:: EXERCISE OBJECTIVE ::
A word-for-word copy of the listing is what's needed; leave out every image.

________________________________________

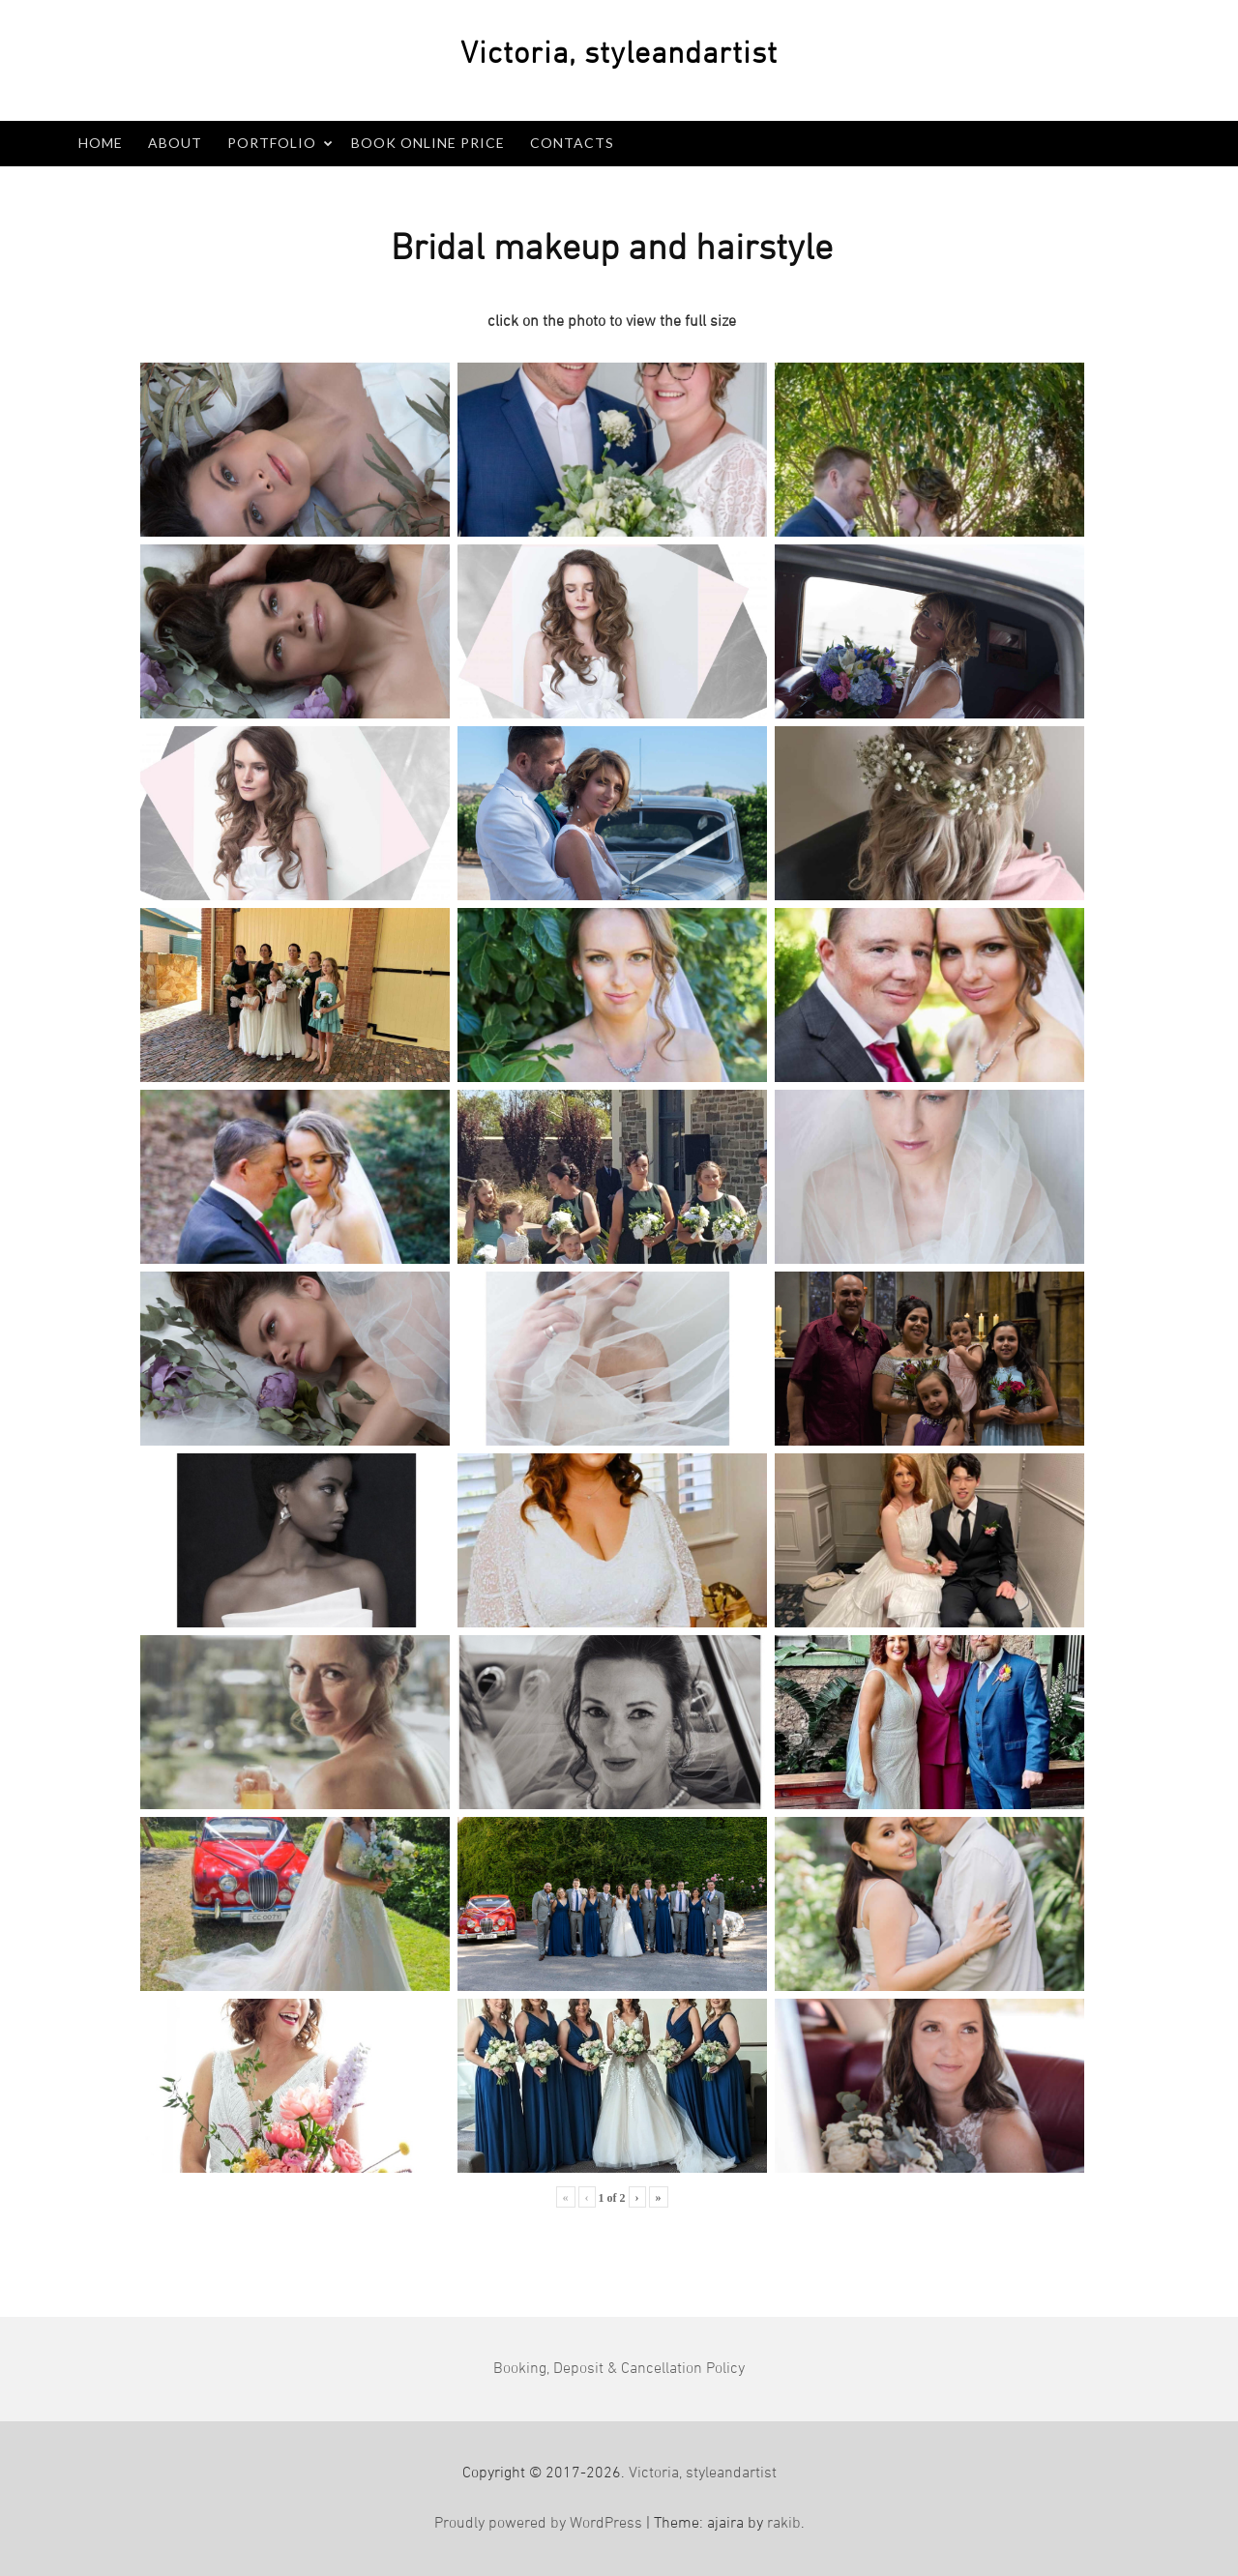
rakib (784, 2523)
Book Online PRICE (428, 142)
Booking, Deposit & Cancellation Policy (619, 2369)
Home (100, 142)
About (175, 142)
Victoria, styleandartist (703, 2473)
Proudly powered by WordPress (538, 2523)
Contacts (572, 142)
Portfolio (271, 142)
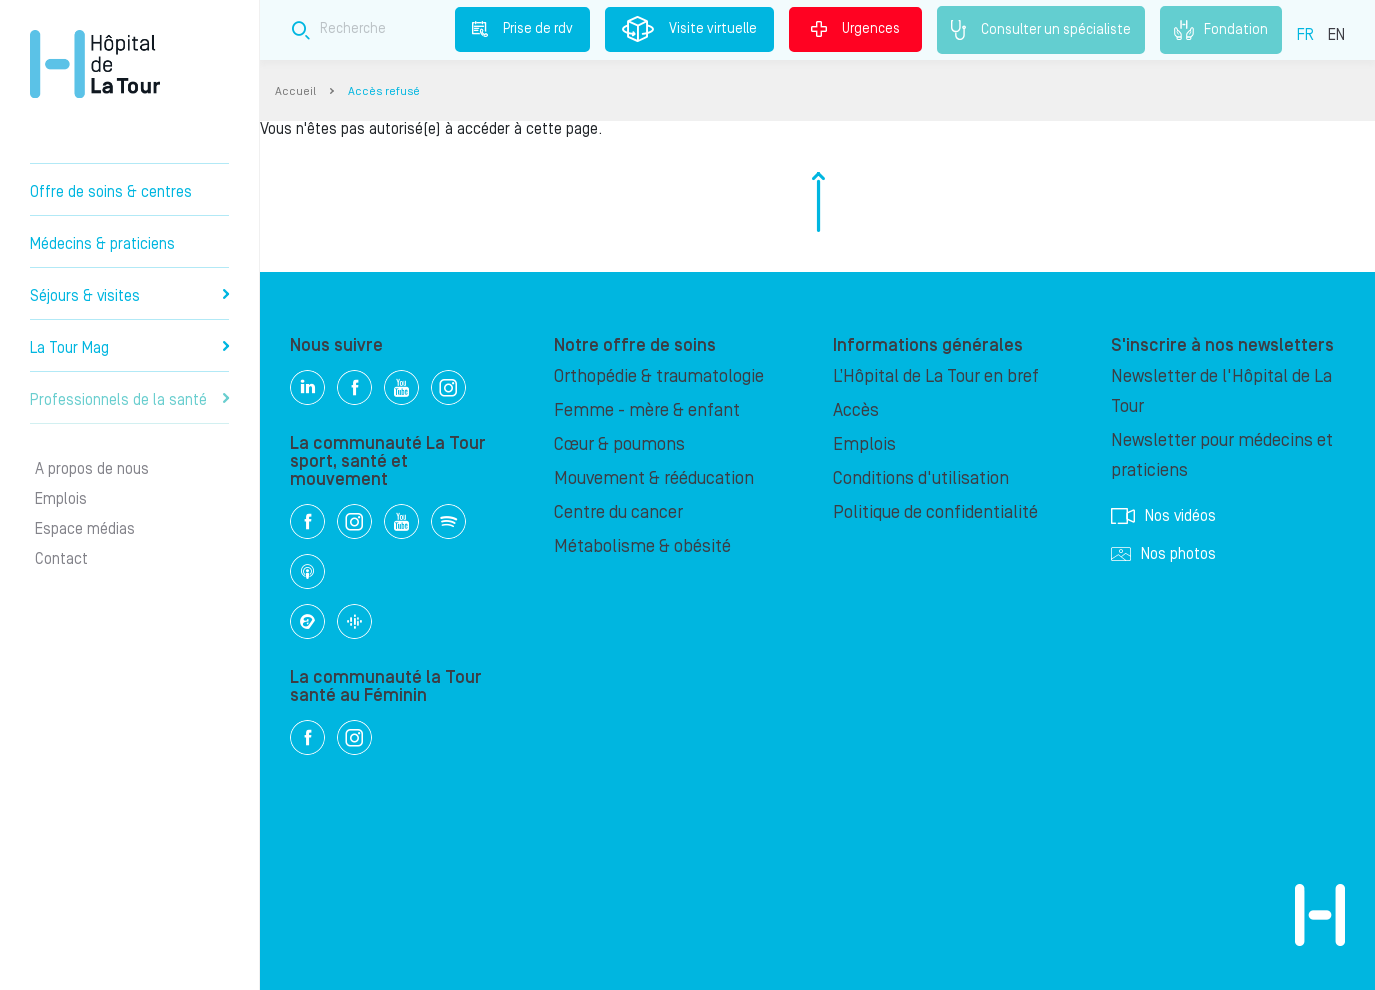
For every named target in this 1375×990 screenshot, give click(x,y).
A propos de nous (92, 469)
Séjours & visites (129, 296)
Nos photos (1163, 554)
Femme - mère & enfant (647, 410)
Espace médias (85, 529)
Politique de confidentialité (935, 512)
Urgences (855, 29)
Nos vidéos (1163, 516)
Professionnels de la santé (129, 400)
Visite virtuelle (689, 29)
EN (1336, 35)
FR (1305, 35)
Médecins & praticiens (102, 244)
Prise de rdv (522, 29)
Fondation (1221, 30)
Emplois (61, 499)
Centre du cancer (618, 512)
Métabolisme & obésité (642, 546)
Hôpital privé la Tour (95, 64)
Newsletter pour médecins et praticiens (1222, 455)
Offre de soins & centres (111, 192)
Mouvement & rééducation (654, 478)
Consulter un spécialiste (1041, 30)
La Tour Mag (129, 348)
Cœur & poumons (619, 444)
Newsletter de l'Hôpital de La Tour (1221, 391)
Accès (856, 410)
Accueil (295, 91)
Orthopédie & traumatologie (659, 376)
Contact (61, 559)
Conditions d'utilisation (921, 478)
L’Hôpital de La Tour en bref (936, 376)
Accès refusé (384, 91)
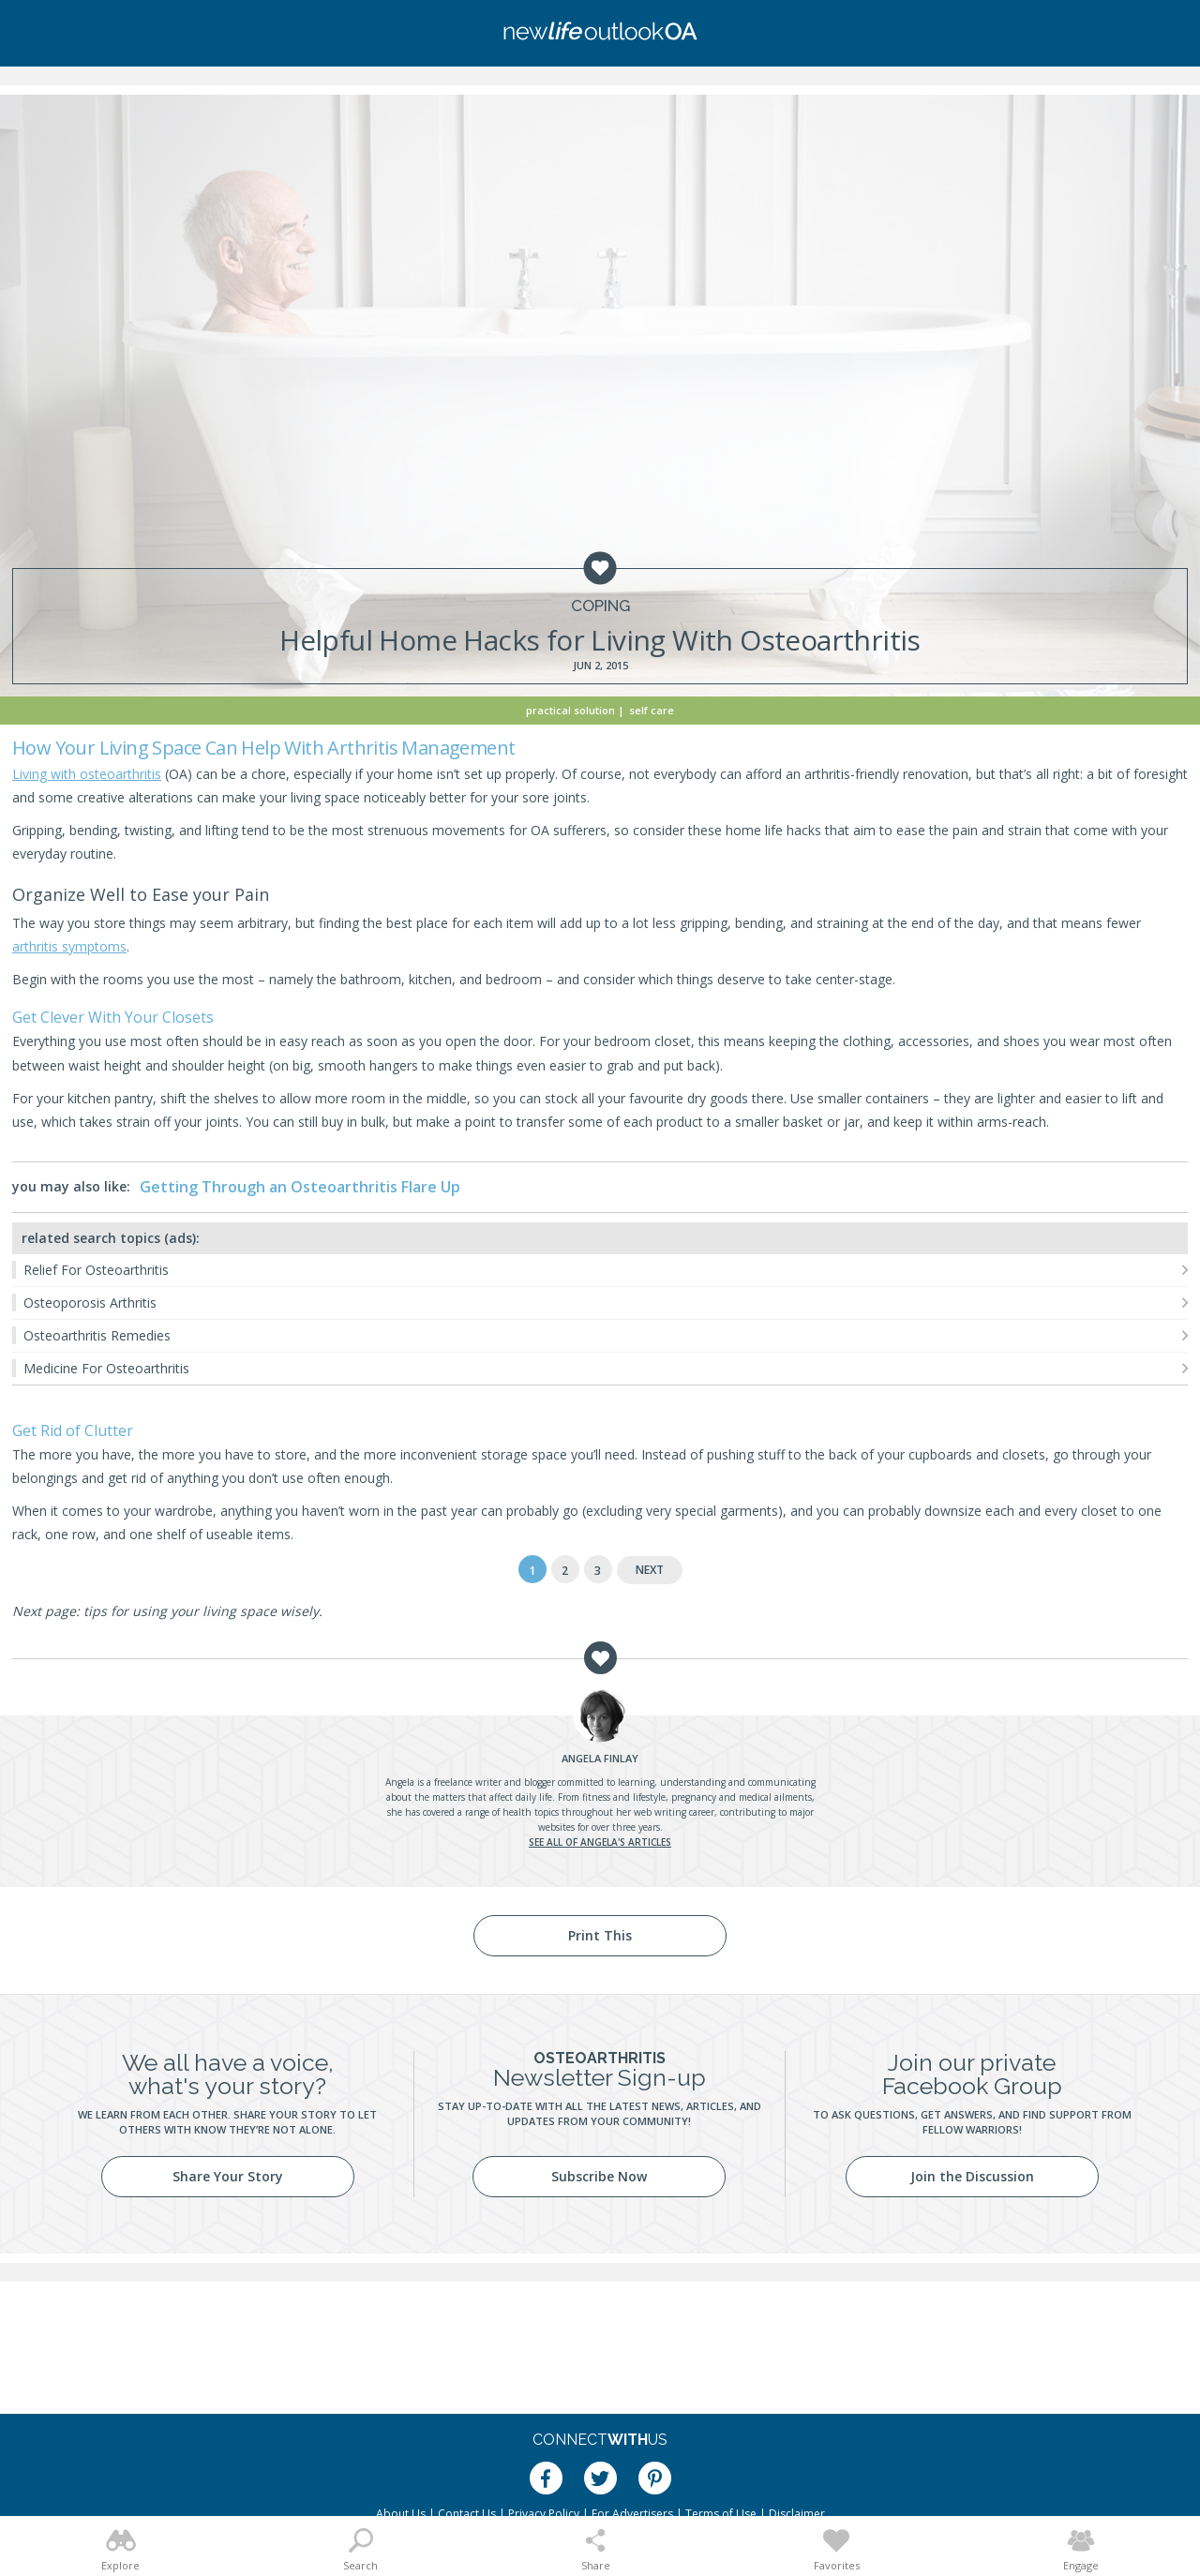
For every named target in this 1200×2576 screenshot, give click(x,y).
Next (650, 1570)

________________________________________

:: ANSWER TO THE EXERCISE ::
rakib (784, 2523)
Book Online PRICE (428, 142)
Booking, Deposit & Cancellation Policy (619, 2369)
Home (100, 142)
About (175, 142)
Victoria, styleandartist (703, 2473)
Proudly powered by WordPress (538, 2523)
Contacts (572, 142)
Portfolio (271, 142)
For every named target in this 1375×990 screenshot, give click(x,y).
A propos de nous (92, 469)
Séjours & visites (129, 296)
Nos photos (1163, 554)
Femme - mère & enfant (647, 410)
Espace médias (85, 529)
Politique de confidentialité (935, 512)
Urgences (855, 29)
Nos vidéos (1163, 516)
Professionnels de la santé (129, 400)
Visite virtuelle (689, 29)
EN (1336, 35)
FR (1305, 35)
Médecins & praticiens (102, 244)
Prise de rdv (522, 29)
Fondation (1221, 30)
Emplois (61, 499)
Centre du cancer (618, 512)
Métabolisme & obésité (642, 546)
Hôpital privé la Tour (95, 64)
Newsletter pour médecins et praticiens (1222, 455)
Offre de soins & centres (111, 192)
Mouvement & rééducation (654, 478)
Consulter un spécialiste (1041, 30)
La Tour Mag (129, 348)
Cœur & poumons (619, 444)
Newsletter de l'Hôpital de La Tour (1221, 391)
Accès (856, 410)
Accueil (295, 91)
Orthopédie & traumatologie (659, 376)
Contact (61, 559)
Conditions d'utilisation (921, 478)
L’Hôpital de La Tour en bref (936, 376)
Accès refusé (384, 91)
For every named target in this 1200×2576 screenshot, give click(x,y).
Next (650, 1570)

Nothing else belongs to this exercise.